Nato nel 1998, Andrea Pannofino ha 27 anni ed è il figlio del celebre doppiatore e attore Francesco Pannofino e di sua moglie, Emanuela Rossi, anche lei un nome molto noto nel mondo del doppiaggio. Spesso intervistato da riviste e in trasmissioni televisive, il giovane si è detto orgoglioso del successo dei suoi genitori: “Sono fiero di loro sia come professionisti sia soprattutto come persone. Non mi hanno mai fatto mancare niente. Volevo ringraziarli di questo”. Anche lui sta provando a seguire le loro orme: ad oggi sta provando a ritagliarsi il suo spazio come attore. Ha cominciato con qualche piccolo ruolo in Boris, amata serie tv con protagonista il padre. È inoltre apparso in Poker Generation nel 2012 e in La partita nel 2019.

“Perché ho dato il nome di mio padre a mio figlio?
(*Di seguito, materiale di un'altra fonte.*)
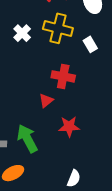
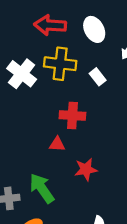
white cross: (22, 33) -> (22, 74), size x1.5
red triangle: (46, 101) -> (57, 144), turned 49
La tradizione va bene”, dice l’attore nel corso della sua intervista a Verissimo. “Credo che se il nonno ha un bel nome, perché non chiamarlo così? Tra suo figlio e suo papà c’era un bel legame, l’attore quindi ricorda un tenero aneddoto relativo al loro ultimo incontro: “Quando mio padre l’ha visto, ha detto: ecco qui il mio futuro. Si sono lasciati così”, il ricordo di Francesco Pannofino.

Il divorzio dei genitori nel 2006 è stato senz’altro un periodo molto complicato per Andrea Pannofino. In alcune recenti interviste il 25enne ha raccontato di aver spesso battibeccato con il padre quando era più giovane: “Da bambino vedevo Boris, vedevo mio padre che si arrabbiava e mi colpiva. Crescendo, non riuscivo a vedere più mio padre che si arrabbiava ma Renè Ferretti”. Oggi Francesco Pannofino ed Emanuela Rossi si sono risposati e anche il rapporto tra il doppiatore e suo figlio è diventato molto più leggero e maturo. Lo stesso padre Francesco ha spiegato che come tutti i figli di coppie separate ha dovuto un po’ affrontare una serie di problemi: “Diciamo che da separati si litiga meno. Viviamo in due case diverse, ma ci vediamo quasi tutti i giorni, anche per via di nostro figlio, Andrea, che è bello e simpatico.. ci siamo lasciati e presi. Ci vogliamo bene, ma abbiamo la tendenza allo scontro. Ora siamo più saggi. Io vivo in un’altra cosa, così litighiamo molto meno”.